Impulse von beiden Seiten

Geprägt haben die Flüchtlinge aber auch den Instrumentalunterricht: „Ich musste mich auf einen anderen Unterrichtsstil einrichten. Das heißt viel mehr zeigen, weniger Worte, viel mehr anfassen, viel mehr Finger führen“, erklärt Fani Papadopoulou. Das klappe aber sehr gut. „Die ersten Stunden waren sehr hart, jetzt wird es aber einfacher“, sagt die Gitarrenlehrerin. Insgesamt zu dritt vermitteln die Lehrerinnen ihr Wissen über die Gitarre, Mandoline oder die Bağlama. Papadopoulou berichtet: Viele der Flüchtlinge seien sehr engagiert und ehrgeizig bei der Sache – in einigen Fällen sogar mehr als Jugendliche, die hier aufgewachsen seien. Bei zwei Konzerten führten die Projektteilnehmer gemeinsam erste Lieder auf – zusammen mit einem Zupfensemble der Bergischen Musikschule. „Das schafft einen nachhaltigen integrativen Wert“, erklärt Thomas Horrion. Dies sei die Besonderheit an der Flüchtlingshilfe seines Orchesters.

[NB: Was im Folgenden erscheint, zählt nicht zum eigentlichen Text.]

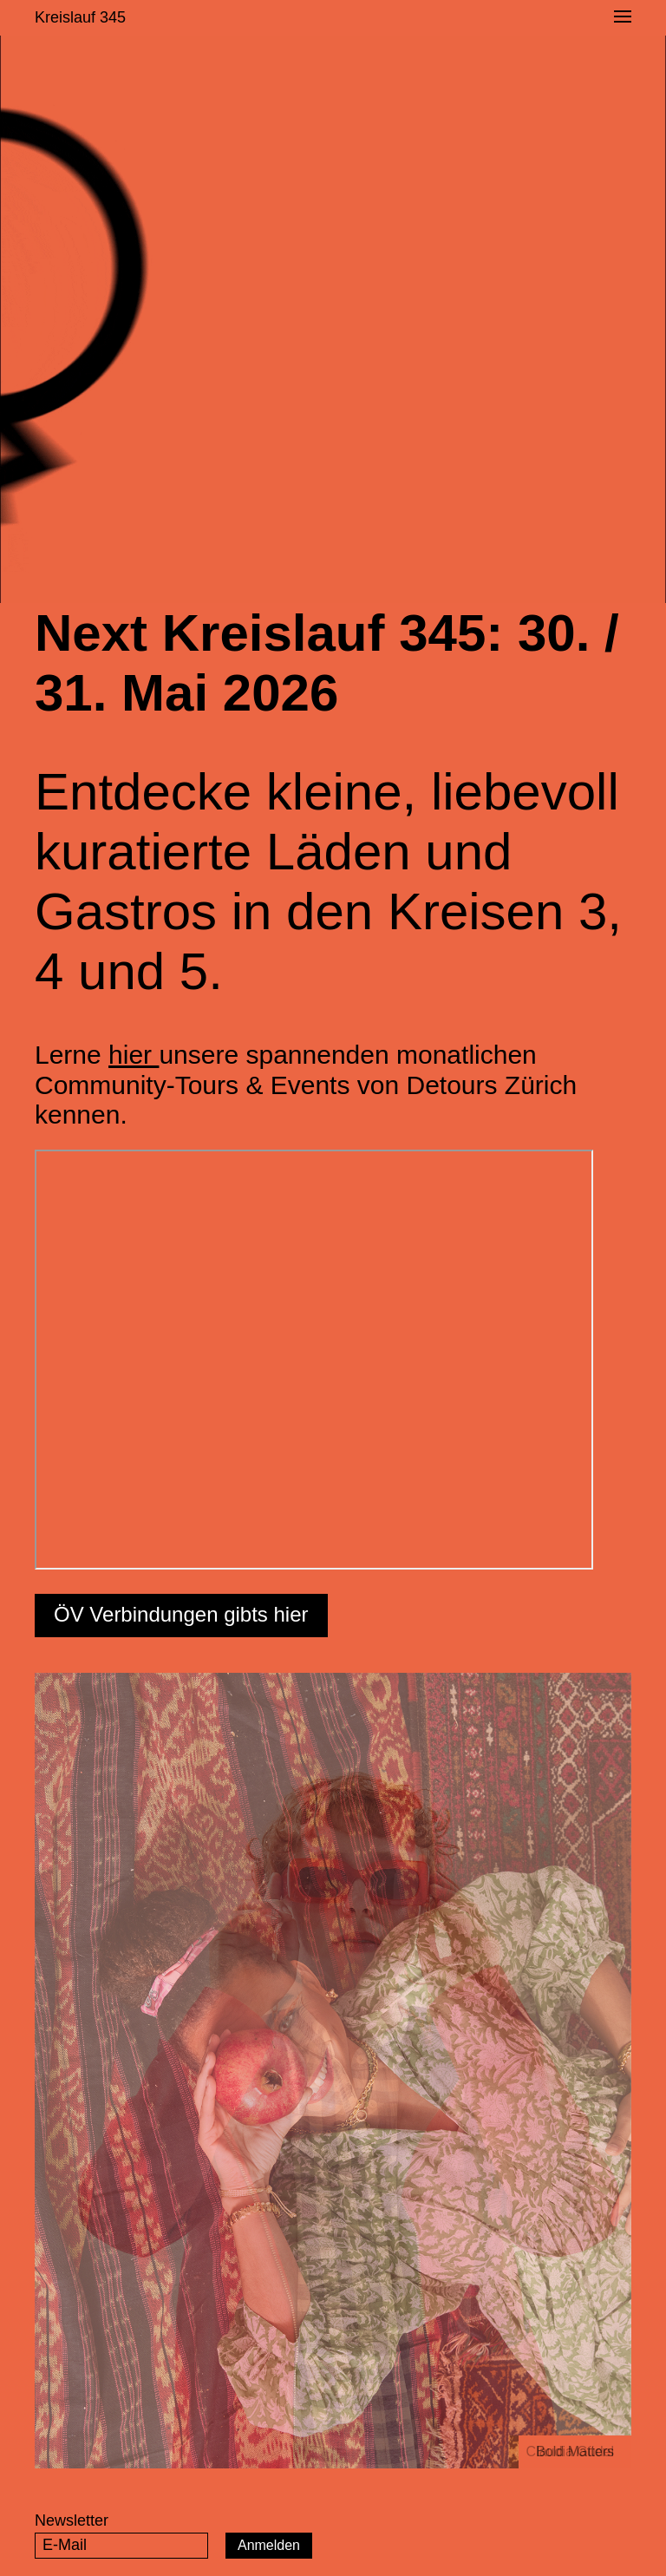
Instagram (617, 2544)
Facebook (572, 2544)
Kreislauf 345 (80, 17)
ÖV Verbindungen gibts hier (181, 1614)
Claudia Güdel (570, 2451)
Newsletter (71, 2520)
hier (133, 1054)
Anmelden (269, 2545)
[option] (333, 2070)
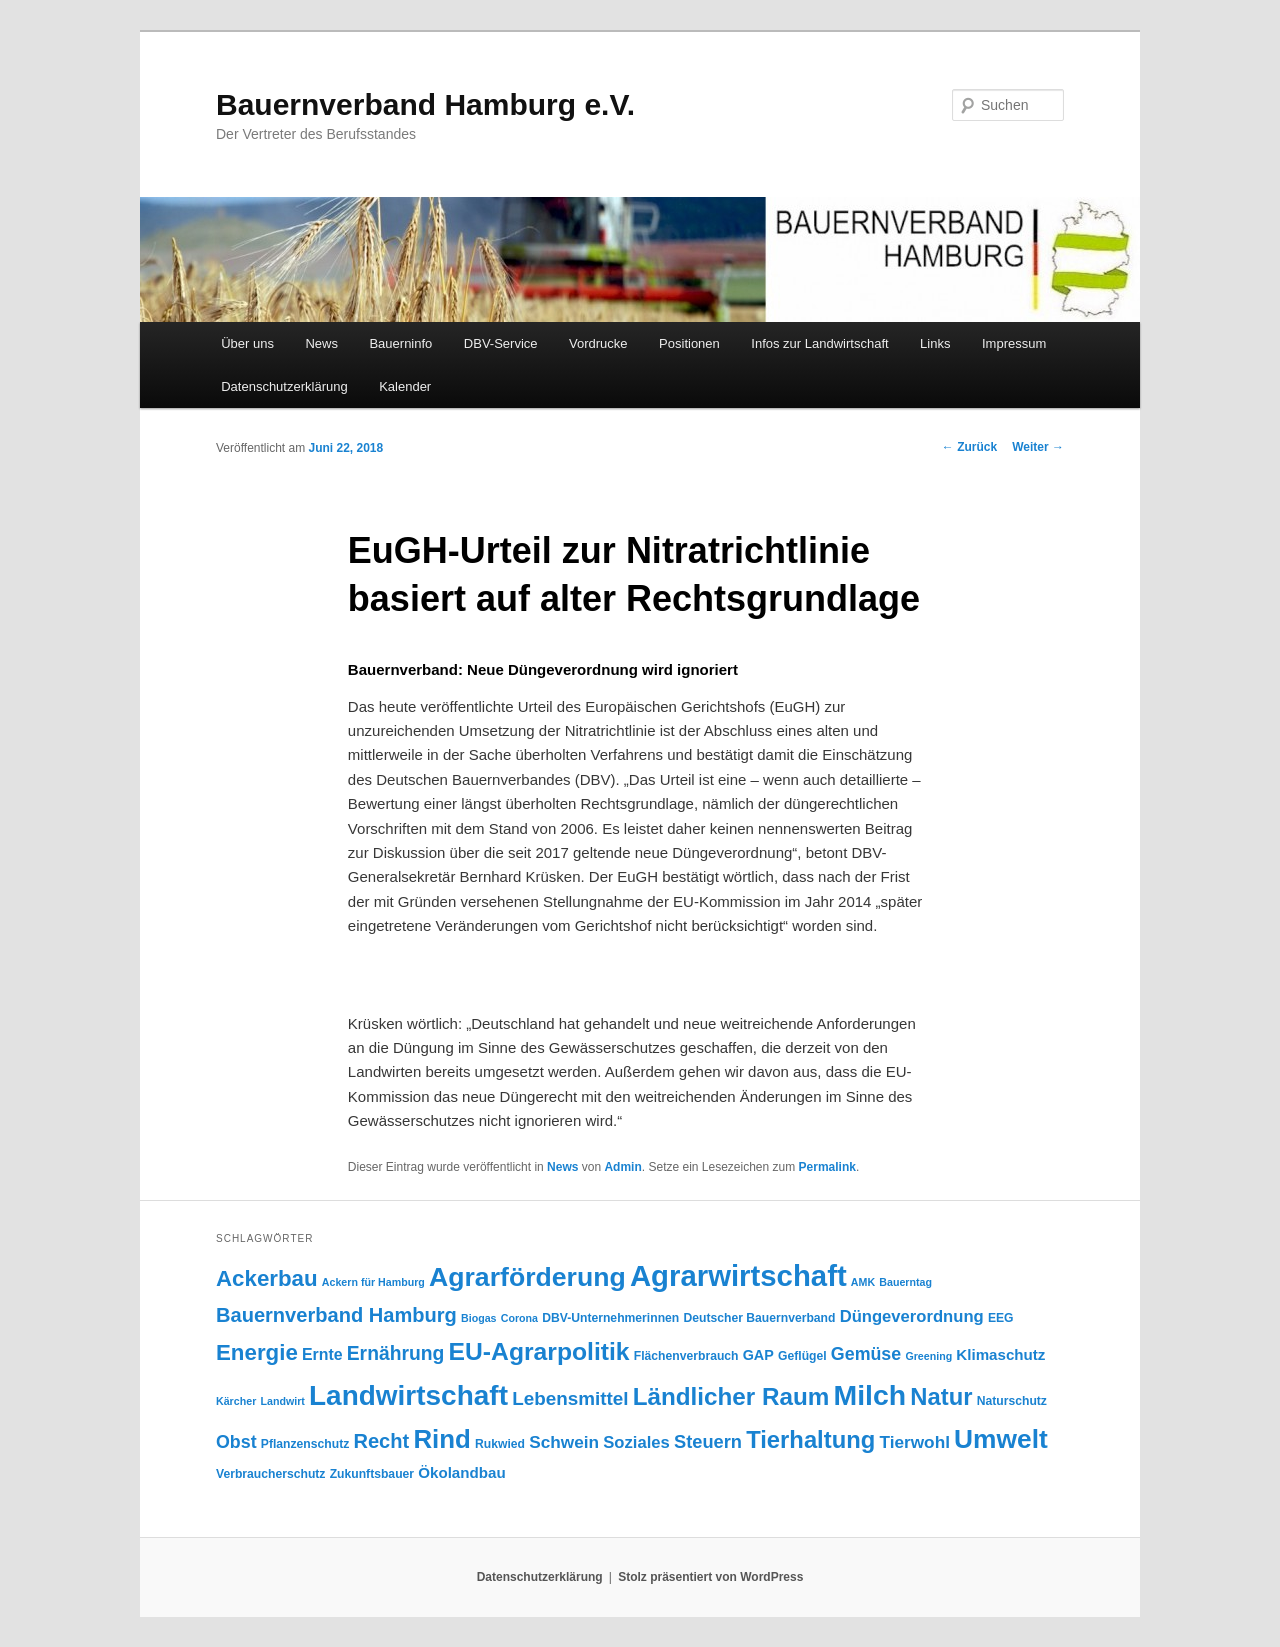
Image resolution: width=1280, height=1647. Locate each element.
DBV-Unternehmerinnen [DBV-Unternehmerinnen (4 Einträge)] (610, 1318)
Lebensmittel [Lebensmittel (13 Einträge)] (570, 1398)
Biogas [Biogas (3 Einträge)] (479, 1318)
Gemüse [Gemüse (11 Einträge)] (866, 1354)
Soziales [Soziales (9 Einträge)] (636, 1442)
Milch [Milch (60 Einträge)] (870, 1395)
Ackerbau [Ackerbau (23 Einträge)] (267, 1278)
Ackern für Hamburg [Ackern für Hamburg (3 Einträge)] (373, 1282)
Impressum (1014, 343)
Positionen (689, 343)
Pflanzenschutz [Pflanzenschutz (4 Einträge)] (305, 1444)
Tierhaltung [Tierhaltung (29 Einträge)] (810, 1439)
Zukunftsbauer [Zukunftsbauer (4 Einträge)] (372, 1474)
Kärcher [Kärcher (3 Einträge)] (236, 1401)
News (321, 343)
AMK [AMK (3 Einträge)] (863, 1282)
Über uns (247, 343)
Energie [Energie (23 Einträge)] (257, 1352)
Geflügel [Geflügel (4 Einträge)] (802, 1356)
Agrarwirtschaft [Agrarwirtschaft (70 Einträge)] (738, 1275)
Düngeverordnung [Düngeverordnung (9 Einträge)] (912, 1316)
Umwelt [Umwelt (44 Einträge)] (1001, 1439)
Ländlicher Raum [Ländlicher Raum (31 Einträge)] (731, 1396)
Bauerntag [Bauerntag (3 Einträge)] (905, 1282)
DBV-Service (501, 343)
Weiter (1038, 447)
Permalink (827, 1167)
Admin (622, 1167)
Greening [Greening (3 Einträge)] (928, 1356)
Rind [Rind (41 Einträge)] (442, 1439)
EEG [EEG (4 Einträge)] (1001, 1318)
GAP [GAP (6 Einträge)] (758, 1355)
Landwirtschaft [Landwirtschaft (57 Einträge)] (408, 1395)
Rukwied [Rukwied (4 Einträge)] (500, 1444)
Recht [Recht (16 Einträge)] (381, 1441)
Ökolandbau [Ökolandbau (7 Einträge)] (461, 1472)
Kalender (405, 386)
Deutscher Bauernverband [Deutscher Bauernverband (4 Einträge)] (759, 1318)
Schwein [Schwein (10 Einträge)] (564, 1442)
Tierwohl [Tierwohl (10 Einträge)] (914, 1442)
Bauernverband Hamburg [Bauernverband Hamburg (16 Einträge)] (336, 1315)
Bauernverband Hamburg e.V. (425, 104)
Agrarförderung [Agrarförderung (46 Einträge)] (527, 1277)
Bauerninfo (400, 343)
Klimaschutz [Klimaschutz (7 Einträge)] (1000, 1354)
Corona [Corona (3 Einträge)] (519, 1318)
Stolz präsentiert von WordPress (710, 1577)
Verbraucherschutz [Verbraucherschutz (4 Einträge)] (270, 1474)
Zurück (969, 447)
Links (935, 343)
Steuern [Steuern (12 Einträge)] (708, 1441)
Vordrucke (598, 343)
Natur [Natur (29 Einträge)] (941, 1396)
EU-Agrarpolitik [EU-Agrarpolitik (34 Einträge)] (539, 1351)
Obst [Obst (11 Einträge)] (236, 1442)
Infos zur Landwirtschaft (819, 343)
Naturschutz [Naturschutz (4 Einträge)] (1012, 1401)
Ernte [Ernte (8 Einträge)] (322, 1354)
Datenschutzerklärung (284, 386)
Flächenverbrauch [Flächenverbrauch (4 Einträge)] (686, 1356)
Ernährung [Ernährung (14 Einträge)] (396, 1353)
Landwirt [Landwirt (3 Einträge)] (282, 1401)
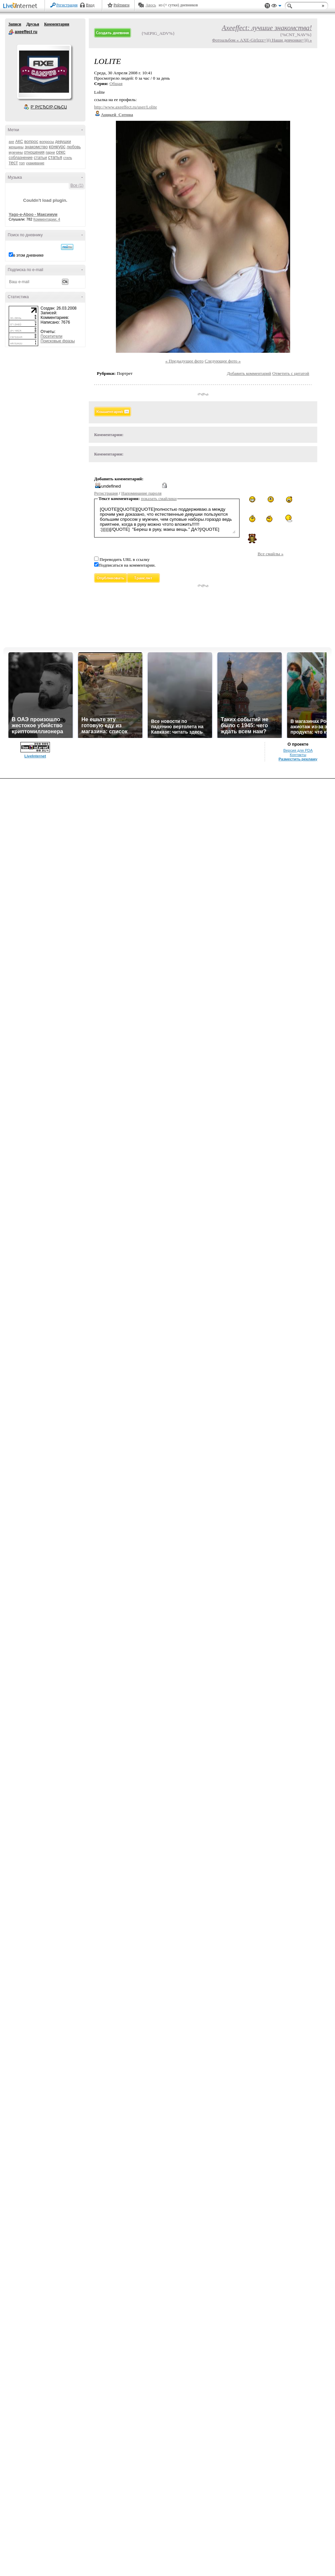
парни (50, 152)
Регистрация (67, 5)
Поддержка (267, 6)
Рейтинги (122, 5)
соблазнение (21, 157)
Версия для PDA (298, 750)
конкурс (57, 146)
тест (13, 162)
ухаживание (35, 163)
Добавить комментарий (249, 373)
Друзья (32, 24)
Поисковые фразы (58, 341)
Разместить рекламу (298, 759)
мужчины (16, 152)
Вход (90, 5)
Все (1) (76, 185)
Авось (150, 5)
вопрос (31, 141)
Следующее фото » (223, 360)
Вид (276, 6)
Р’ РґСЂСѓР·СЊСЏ (49, 107)
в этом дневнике (28, 255)
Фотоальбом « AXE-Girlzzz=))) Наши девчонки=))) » (262, 40)
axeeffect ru (11, 32)
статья (55, 157)
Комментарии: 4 (47, 219)
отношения (34, 152)
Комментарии (56, 24)
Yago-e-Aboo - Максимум (33, 214)
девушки (63, 141)
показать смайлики (159, 498)
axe (11, 142)
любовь (74, 147)
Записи (14, 24)
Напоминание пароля (141, 493)
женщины (16, 147)
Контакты (298, 755)
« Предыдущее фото (184, 360)
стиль (67, 158)
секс (60, 152)
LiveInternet (21, 6)
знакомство (36, 146)
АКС (19, 141)
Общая (116, 83)
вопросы (47, 142)
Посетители (51, 336)
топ (22, 163)
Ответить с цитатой (290, 373)
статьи (40, 157)
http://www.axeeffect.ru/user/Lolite (125, 106)
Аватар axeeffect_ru (44, 72)
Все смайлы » (270, 553)
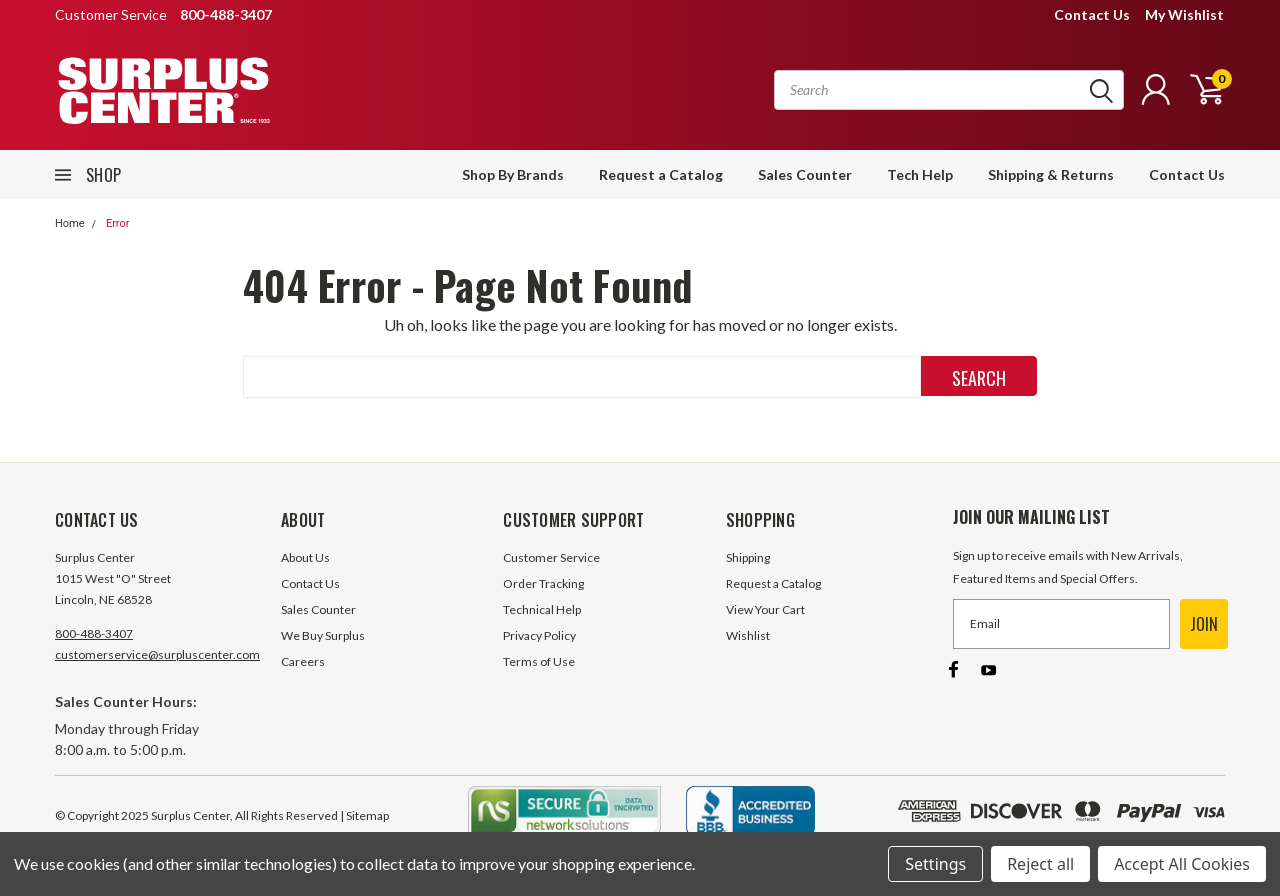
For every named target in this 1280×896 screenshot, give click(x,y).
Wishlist (748, 635)
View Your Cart (765, 609)
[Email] (1061, 624)
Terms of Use (539, 661)
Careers (303, 661)
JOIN (1204, 624)
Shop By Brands (513, 174)
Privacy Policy (539, 635)
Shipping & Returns (1051, 174)
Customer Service (551, 557)
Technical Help (542, 609)
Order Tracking (543, 583)
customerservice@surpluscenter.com (157, 654)
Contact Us (1092, 14)
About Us (305, 557)
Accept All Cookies (1182, 864)
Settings (935, 864)
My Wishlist (1184, 14)
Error (118, 223)
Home (70, 223)
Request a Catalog (661, 174)
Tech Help (920, 174)
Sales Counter (805, 174)
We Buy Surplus (323, 635)
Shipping (748, 557)
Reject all (1040, 864)
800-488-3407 (94, 633)
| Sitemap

Weit über die Grenzen des Projekts ging auch die Hilfe für den syrischen Gitarristen Alaa, der über das Flüchtlingsprojekt zur makoge kam. „Ich habe ihn über das Projekt kennengelernt und an die Musikhochschule vermitteln können“, sagt Horrion. Doch dann gab es nochmal einen Rückschlag. Im Zuge der kommunalen Zuweisung sei der Gitarrist nach Greven gebracht worden – von einem Tag auf den anderen. „Zusammen mit einem Flüchtlingshilfeverein habe ich ihn wieder zurückholen können. Das kommt einem kleinen Wunder gleich.“, berichtet der stellvertretende Vorsitzende und lacht. Alaa erhält nun kostenlosen studienvorbereitenden Unterricht an der Bergischen Musikschule. Außerdem spielt er im Zupforchester mit.

Für Preis vorgeschlagen

Nicht nur Flüchtlinge aus neun Ländern sind auf das spezielle Programm der makoge aufmerksam geworden. Auch die Stadt Wuppertal zeigt sich beeindruckt von der Tätigkeit des Zupforchesters: Mit ihrem Flüchtlingsprojekt biete die Mandolinen-Konzertgesellschaft den jungen Menschen eine sinnvolle Freizeitbeschäftigung und trage zur Integration bei, teilt Matthias Nocke, Kulturdezernent der Großstadt mit. Für die Flüchtlingsarbeit sei das Ehrenamt unerlässlich. „Die Bedeutung der Arbeit kann nicht hoch genug geschätzt werden. Dies vor allem vor dem Hintergrund, dass die Flüchtlinge bei aller Unterstützung, die sie ehrenamtlich erfahren, keiner Beschäftigung nachgehen dürfen“, so Nocke. Er hat das makoge-Projekt deswegen für den Preis der Staatsministerin für Kultur und Medien für Projekte zur kulturellen Teilhabe von geflüchteten Menschen vorgeschlagen. „Ich bin stolz und dankbar, dass es Projekte wie das der makoge in Wuppertal gibt“, erklärt er. Er wolle auf deren Arbeit aufmerksam machen und seine Wertschätzung zum Ausdruck bringen. Unabhängig davon hat sich auch das Ressort für Zuwanderung und Integration der Stadt für die Vergabe des Preises an das Zupforchester ausgesprochen. Bei Redaktionsschluss war das Ergebnis der bundesweiten Ausschreibung noch nicht bekannt.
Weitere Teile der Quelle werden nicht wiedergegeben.